__Problem statement__.
Reproduce exactly the line with "продовольчі пайки. Щоб не" and the lines after it. Stop at the last line of the data and include nothing else.

__Excerpted data__.
_____

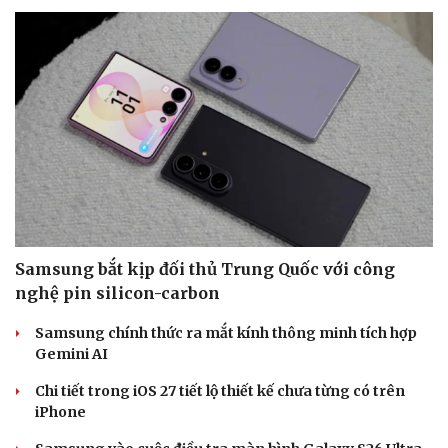
Phòng mạch online
Ăn sạch sống khỏe
Samsung bắt kịp đối thủ Trung Quốc với công
nghệ pin silicon-carbon
Samsung chính thức ra mắt kính thông minh tích hợp
Gemini AI
Chi tiết trong iOS 27 tiết lộ thiết kế chưa từng có trên
iPhone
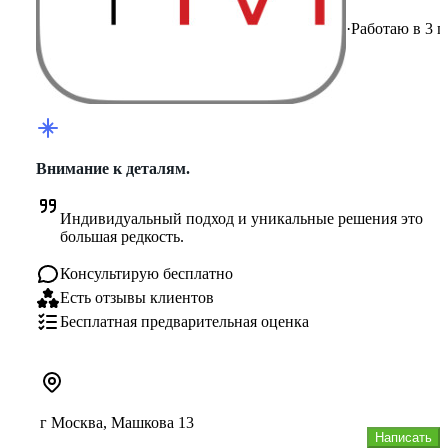
·
Работаю в 3 г
Внимание к деталям.
Индивидуальный подход и уникальные решения это 
большая редкость.
Консультирую бесплатно
Есть отзывы клиентов
Бесплатная предварительная оценка
г Москва, Машкова 13
Написать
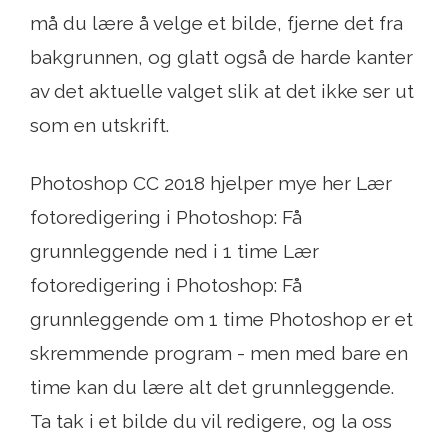
må du lære å velge et bilde, fjerne det fra
bakgrunnen, og glatt også de harde kanter
av det aktuelle valget slik at det ikke ser ut
som en utskrift.
Photoshop CC 2018 hjelper mye her Lær
fotoredigering i Photoshop: Få
grunnleggende ned i 1 time Lær
fotoredigering i Photoshop: Få
grunnleggende om 1 time Photoshop er et
skremmende program - men med bare en
time kan du lære alt det grunnleggende.
Ta tak i et bilde du vil redigere, og la oss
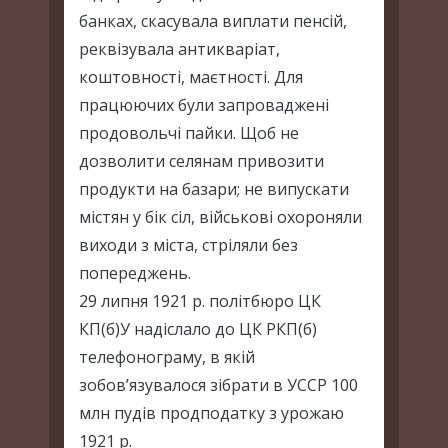
банках, скасувала виплати пенсій,
реквізувала антикваріат,
коштовності, маєтності. Для
працюючих були запроваджені
продовольчі пайки. Щоб не
дозволити селянам привозити
продукти на базари; не випускати
містян у бік сіл, військові охороняли
виходи з міста, стріляли без
попереджень.
29 липня 1921 р. політбюро ЦК
КП(б)У надіслало до ЦК РКП(б)
телефонограму, в якій
зобов’язувалося зібрати в УССР 100
млн пудів продподатку з урожаю
1921 р.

_____

__Written response__.
продовольчі пайки. Щоб не
дозволити селянам привозити
продукти на базари; не випускати
містян у бік сіл, військові охороняли
виходи з міста, стріляли без
попереджень.
29 липня 1921 р. політбюро ЦК
КП(б)У надіслало до ЦК РКП(б)
телефонограму, в якій
зобов’язувалося зібрати в УССР 100
млн пудів продподатку з урожаю
1921 р.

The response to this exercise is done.